#### Work request
Retype the listing below exactly, pictures removed.

#### Stored data
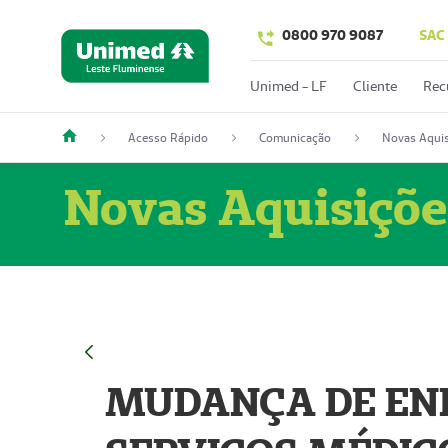
0800 970 9087
SAC
Unimed - LF
Cliente
Rec
Acesso Rápido
Comunicação
Novas Aquis
Novas Aquisiçõe
MUDANÇA DE END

#### Task answer
0800 970 9087
SAC
Unimed - LF
Cliente
Rec
Acesso Rápido
Comunicação
Novas Aquis
Novas Aquisiçõe
MUDANÇA DE END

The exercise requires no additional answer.